The other thing worth mentioning is how the government monitored and disrupted
strikes in workplaces, which presents an impossible situation to employees. In
USA there are rules around that: [https://www.nlrb.gov/rights-we-
protect/whats-law/employers/i...](https://www.nlrb.gov/rights-we-
protect/whats-law/employers/interfering-employee-rights-section-7-8a1). In
this instance coworkers, eventually will talk to each other, and this
situation is so much more direct and practical rather than a vague
thoughtcrime thing

\- Individuals: There are people who develop schizophrenia, very rarely will
they be violent. That process begins partly due to biology and partly due to
trauma during childhood, and sometimes involves substance abuse. They are
super, super sensitive and associate conspiracies to objects, people, and
events. They attract attention to themselves, and the thing just feeds itself.

Persecution is a recurring theme (it's not that people are oh so nice! the
world is bad and spiteful), and it commonly manifests itself with suspicion of
being watched and followed. Also noteworthy is the intensity attributed to
events, and the compulsion they feel to keep bringing it up. Common is
bringing up sexual fears out of thin air
([https://youtu.be/5LPS7E-0tuA?t=525](https://youtu.be/5LPS7E-0tuA?t=525)),
superego run amok. The sad truth is many were traumatized as children and
further degraded as an adolescent. Not being able to process twisted family
situations makes it extraordinarily hard for them. You wouldn't want to trade
childhoods with them.

Normal people feel distrust, in these cases they're processing information
extremely dysfunctional way.
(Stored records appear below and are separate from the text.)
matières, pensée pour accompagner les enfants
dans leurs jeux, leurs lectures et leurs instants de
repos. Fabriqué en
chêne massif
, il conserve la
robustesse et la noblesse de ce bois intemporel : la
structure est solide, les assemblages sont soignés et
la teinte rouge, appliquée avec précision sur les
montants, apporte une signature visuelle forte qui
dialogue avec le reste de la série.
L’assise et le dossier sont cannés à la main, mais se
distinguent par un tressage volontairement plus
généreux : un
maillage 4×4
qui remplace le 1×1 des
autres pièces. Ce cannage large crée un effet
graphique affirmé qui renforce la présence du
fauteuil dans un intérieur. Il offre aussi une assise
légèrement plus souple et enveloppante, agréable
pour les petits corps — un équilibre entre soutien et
Like people who complain about privacy, they have
an amazing pattern of not understanding technology, laws, and organizational
structure. Everyone is busy and stressed with their own lives and trying to
figure it out (and people are also caring, on the other hand, but they won't
accept that). You'll also notice the common theme of omnipotent
paternal/maternal persons or organizations. There's always an information
deficit, they don't go research or pull documents on a subject.

They feel there's no potential reality for them without a punishing,
omnipotent presence. So they're in hell, no doubt.